Choroid Plexus Volume Is Not a Standalone Alzheimer’s Test

The strongest practical reading is not that MRI choroid plexus volume can diagnose Alzheimer’s disease by itself. The review is more careful.

Choroid plexus volume is a macrostructural MRI measure, not a direct measurement of cerebrospinal-fluid flow, barrier function, or immune-cell entry.

Several interpretation problems remain:

  • High heterogeneity: The main pooled result had I2 = 88%, meaning study results varied substantially even though the overall direction was consistent.
  • Different MRI methods: Studies differed in scanner strength, acquisition protocols, segmentation methods, and volume normalization.
  • Cross-sectional evidence: Most data could show association, not whether choroid plexus enlargement drives disease, compensates for disease, or follows other pathology.
  • Partial-volume risk: Ventricular enlargement can complicate choroid plexus measurement, especially in neurodegenerative disease.

The review also points out that choroid plexus enlargement has been reported in other conditions, including multiple sclerosis and schizophrenia. That weakens any disease-specific claim but supports a broader interpretation: the choroid plexus may be responding to inflammation, altered fluid dynamics, and barrier stress across brain disorders.

The Clearance Biology Is the Useful Part

The choroid plexus connects several Alzheimer’s disease mechanisms that are often discussed separately. It contributes to cerebrospinal-fluid production, blood-cerebrospinal-fluid exchange, immune surveillance, and the handling of proteins that can accumulate in the brain.

For Alzheimer’s research, the practical question is not whether the choroid plexus replaces amyloid or tau as a biomarker. It does not.

A more realistic question is whether routine MRI can capture one part of the disease environment that standard plaque-and-tangle framing misses.

That framing suggests three possible uses for future research:

  1. Disease staging: Choroid plexus volume might help describe where a person sits along a clearance-inflammation continuum.
  2. Longitudinal monitoring: Repeated MRI could test whether choroid plexus changes track progression or treatment response.
  3. Biomarker combinations: Volume measures may be more useful when interpreted alongside amyloid, tau, cognition, atrophy, and inflammatory markers.

Those uses still need stronger evidence.

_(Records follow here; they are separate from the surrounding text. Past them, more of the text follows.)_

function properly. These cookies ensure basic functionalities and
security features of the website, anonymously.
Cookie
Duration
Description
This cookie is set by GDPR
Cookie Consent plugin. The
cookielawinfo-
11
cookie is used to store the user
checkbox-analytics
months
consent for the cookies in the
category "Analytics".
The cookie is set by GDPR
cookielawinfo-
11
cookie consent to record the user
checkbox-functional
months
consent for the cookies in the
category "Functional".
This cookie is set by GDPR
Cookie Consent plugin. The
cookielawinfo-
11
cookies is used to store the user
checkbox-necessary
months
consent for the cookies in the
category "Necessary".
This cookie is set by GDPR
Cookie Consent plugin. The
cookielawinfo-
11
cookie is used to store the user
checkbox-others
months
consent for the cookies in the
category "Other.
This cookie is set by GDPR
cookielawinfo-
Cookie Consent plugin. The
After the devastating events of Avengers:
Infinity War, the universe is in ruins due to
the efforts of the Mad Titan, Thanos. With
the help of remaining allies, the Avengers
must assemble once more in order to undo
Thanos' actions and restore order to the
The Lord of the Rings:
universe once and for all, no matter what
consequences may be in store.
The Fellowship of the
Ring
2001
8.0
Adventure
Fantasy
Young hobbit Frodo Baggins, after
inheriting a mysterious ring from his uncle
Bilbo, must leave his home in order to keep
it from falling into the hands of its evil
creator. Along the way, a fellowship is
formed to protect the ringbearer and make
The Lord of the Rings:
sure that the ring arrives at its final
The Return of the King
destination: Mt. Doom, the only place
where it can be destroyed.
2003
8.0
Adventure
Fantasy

The review calls for standardized segmentation, longitudinal studies, and clearer separation between Alzheimer’s-specific pathology and general aging or neuroinflammatory effects.

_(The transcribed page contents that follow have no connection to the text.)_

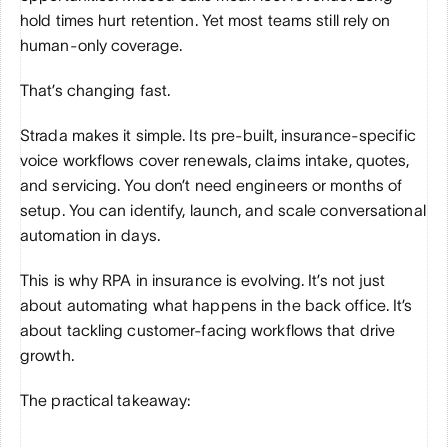
hold times hurt retention. Yet most teams still rely on 
human-only coverage. 
That’s changing fast.
Strada makes it simple. Its pre-built, insurance-specific 
voice workflows cover renewals, claims intake, quotes, 
and servicing. You don’t need engineers or months of 
setup. You can identify, launch, and scale conversational 
automation in days.
This is why RPA in insurance is evolving. It’s not just 
about automating what happens in the back office. It’s 
about tackling customer-facing workflows that drive 
growth.
The practical takeaway: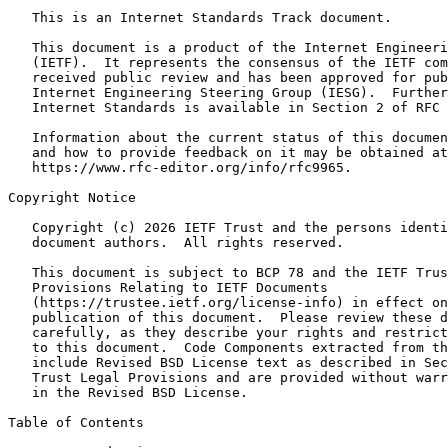
   This is an Internet Standards Track document.

   This document is a product of the Internet Engineeri
   (IETF).  It represents the consensus of the IETF com
   received public review and has been approved for pub
   Internet Engineering Steering Group (IESG).  Further
   Internet Standards is available in Section 2 of RFC 
   Information about the current status of this documen
   and how to provide feedback on it may be obtained at

   https://www.rfc-editor.org/info/rfc9965.

Copyright Notice

   Copyright (c) 2026 IETF Trust and the persons identi
   document authors.  All rights reserved.

   This document is subject to BCP 78 and the IETF Trus
   Provisions Relating to IETF Documents

   (https://trustee.ietf.org/license-info) in effect on
   publication of this document.  Please review these d
   carefully, as they describe your rights and restrict
   to this document.  Code Components extracted from th
   include Revised BSD License text as described in Sec
   Trust Legal Provisions and are provided without warr
   in the Revised BSD License.

Table of Contents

For now, the result makes the choroid plexus a clearer target for Alzheimer’s MRI research. It does not provide a diagnosis on its own, but it gives researchers a visible structure to study when asking how fluid clearance and immune regulation fit into Alzheimer’s disease.

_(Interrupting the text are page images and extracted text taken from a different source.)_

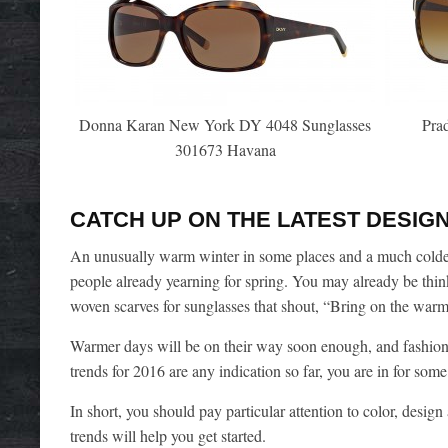
Donna Karan New York DY 4048 Sunglasses
Pra
301673 Havana
CATCH UP ON THE LATEST DESIGN
An unusually warm winter in some places and a much colder 
people already yearning for spring. You may already be think
woven scarves for sunglasses that shout, “Bring on the war
Warmer days will be on their way soon enough, and fashion 
trends for 2016 are any indication so far, you are in for some
In short, you should pay particular attention to color, desig
trends will help you get started.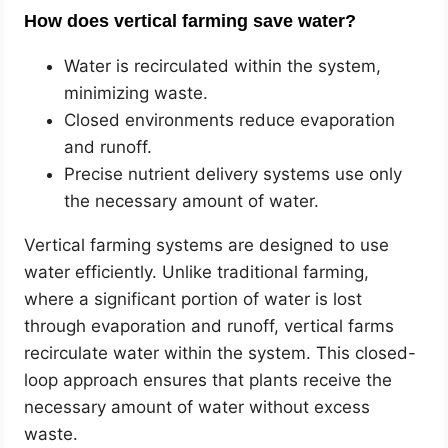
How does vertical farming save water?
Water is recirculated within the system,
minimizing waste.
Closed environments reduce evaporation
and runoff.
Precise nutrient delivery systems use only
the necessary amount of water.
Vertical farming systems are designed to use
water efficiently. Unlike traditional farming,
where a significant portion of water is lost
through evaporation and runoff, vertical farms
recirculate water within the system. This closed-
loop approach ensures that plants receive the
necessary amount of water without excess
waste.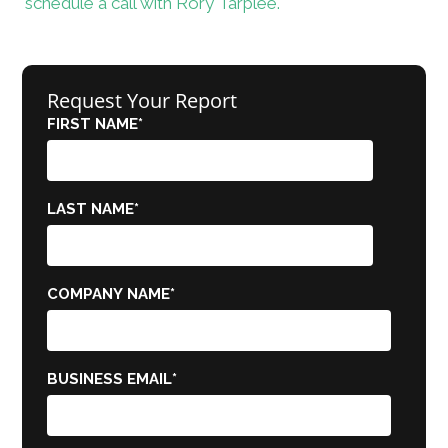
schedule a call with Rory Tarplee.
Request Your Report
FIRST NAME
*
LAST NAME
*
COMPANY NAME
*
BUSINESS EMAIL
*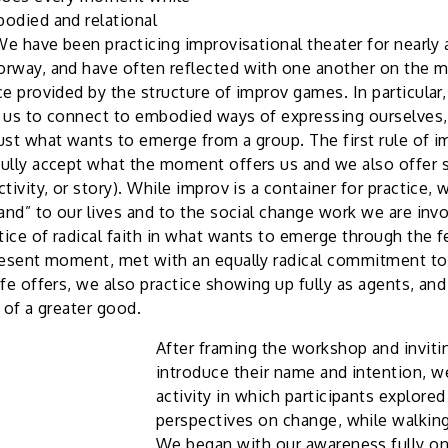
odied and relational
We have been practicing improvisational theater for nearly 
rway, and have often reflected with one another on the ma
ce provided by the structure of improv games. In particula
 us to connect to embodied ways of expressing ourselves, 
ust what wants to emerge from a group. The first rule of im
ully accept what the moment offers us and we also offer 
tivity, or story). While improv is a container for practice,
and” to our lives and to the social change work we are invol
ice of radical faith in what wants to emerge through the f
resent moment, met with an equally radical commitment to
fe offers, we also practice showing up fully as agents, and 
 of a greater good.
After framing the workshop and inviti
introduce their name and intention, we
activity in which participants explored
perspectives on change, while walkin
We began with our awareness fully o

Citation: DOI: 10.1177/13872877261447404. Mahmoudi et al. Choroid plexus volume in Alzheimer’s disease: A systematic review and meta-analysis. Journal of Alzheimer’s Disease. 2026;112(1):53-64.

Study Design: Systematic review and random-effects meta-analysis of MRI-based choroid plexus volume studies.

Sample Size: Sixteen studies, including 2,004 Alzheimer’s disease patients and 883 healthy controls.

Key Statistic: Alzheimer’s disease patients had larger choroid plexus volume than healthy controls, with SMD 1.05 and 95% CI 0.67 to 1.43.

Caveat: The evidence was heterogeneous and mostly cross-sectional, so choroid plexus volume should not be treated as an Alzheimer’s-specific diagnostic marker.